In the 40 years since the National SIDS Act of 1974, rates of child mortality from Sudden Infant Death Syndrome has decreased by around 50%. In Dr. McEntire’s SIDS: Historical Perspective http://sids.org/about-us/sids-historical-perspective/ she points out the three most prominent “modifiable risk factors such as tobacco exposure, prone sleep and more recently bed sharing.” These factors are echoed by the WHO by saying: “More recently studies have controlled for a number of potential confounders, especially birth weight and socio-economic status. As smoking reduces birth weight, controlling for birth weight inappropriately reduces the relative risk of SIDS (i.e. over control) observed for smoking” cited in the study http://www.who.int/tobacco/media/en/mitchell.pdf, as well as “In fact, the only risk factor for both SIDS and suffocation is one in which the sleeping infant is exposed to a foreign entity that is able either to block the infant’s airway (suffocation) or cause an extra source of heat for the baby (SIDS). Bed-sharing or heavy pillows or blankets are 2 examples of this. A too-soft bed for a much younger infant can also be added to this risk factor.” said Dr. Lewak in his Letter to the Editor of the American Academy of Pediatrics in 2012 http://pediatrics.aappublications.org/content/130/5/e1389.1.full
Abnormalities surrounding serotonin production in the brain-stem which controls many autonomic functions such as respiratory systems & heart rate, has also been linked as a contribution to SIDS. http://jama.jamanetwork.com/article.aspx?articleid=185314
The Centers for Disease Control has a list of 6 different organizations to aide in bereavement http://www.cdc.gov/sids/parents-caregivers.htm which leads to resources Including books on the subject, such as http://www.centering.org/index.php?page=book&id=17 The CDC further links The CJ Foundation for SIDS which offers a “free bereavement packet, including the book, SIDS and Infant Death Survival Guide” by filling out this on line form. http://www.cjsids.org/about-us/contact-us.html
Additionally the CDC links to The Compassionate Friends which offers support groups, it’s chapter locator can be accessed here http://www.compassionatefriends.org/Find_Support/Chapters/Chapter_Locator.aspx.
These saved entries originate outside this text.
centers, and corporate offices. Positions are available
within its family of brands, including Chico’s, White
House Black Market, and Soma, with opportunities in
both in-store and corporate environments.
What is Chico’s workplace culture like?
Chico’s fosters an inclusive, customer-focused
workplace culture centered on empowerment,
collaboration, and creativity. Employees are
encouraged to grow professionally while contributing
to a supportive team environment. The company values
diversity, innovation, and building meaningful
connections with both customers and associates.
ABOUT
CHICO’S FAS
Grieving Families is “A Program of First Candle funded in part by the Maternal and Child Health Bureau, Health Resources and Services Administration, U.S. Department of Health and Human Services” which offers counselors 24 hour, 7 day a week at 1-800-221-7437 http://www.firstcandle.org/grieving-families/. The MISS Foundation & Share groups have similar services as the last 2 groups mentioned, which can be found here http://www.missfoundation.org/support/programs/familypackets & here http://www.nationalshare.org/support-resources.html, respectively.
Joining Runs & Walks are other great ways to raise awareness as well as raise money through sponsorship &/or collecting donations. While May 9, 2014 was the date of the Spring-for-SIDS day http://www.springforsids.org/ it is still always possible to donate here : https://sids.org/ways-to-help/donate/. Additionally if you are in the St. Louis, MO area, you could attend The Share Walk for Remembrance and Hope at Creve Coeur Park on the October 18, 2014. Please register here http://www.nationalshare.org/walk.html
Internet social networking is certainly the easiest way to spread information. Sharing this blog or any of it’s many links is a way of taking action as well, by saving the lives of children through the education of expectant parents. Twitter, Facebook & many other social networking sites each have search engines as well, to help link with other parents & groups for sharing & mutual comfort.
With love this was written in dedication to Liberty Eris Randazzo whom was born 1/10/2014 and died from SIDS a short 13 days later on 1/23/2014.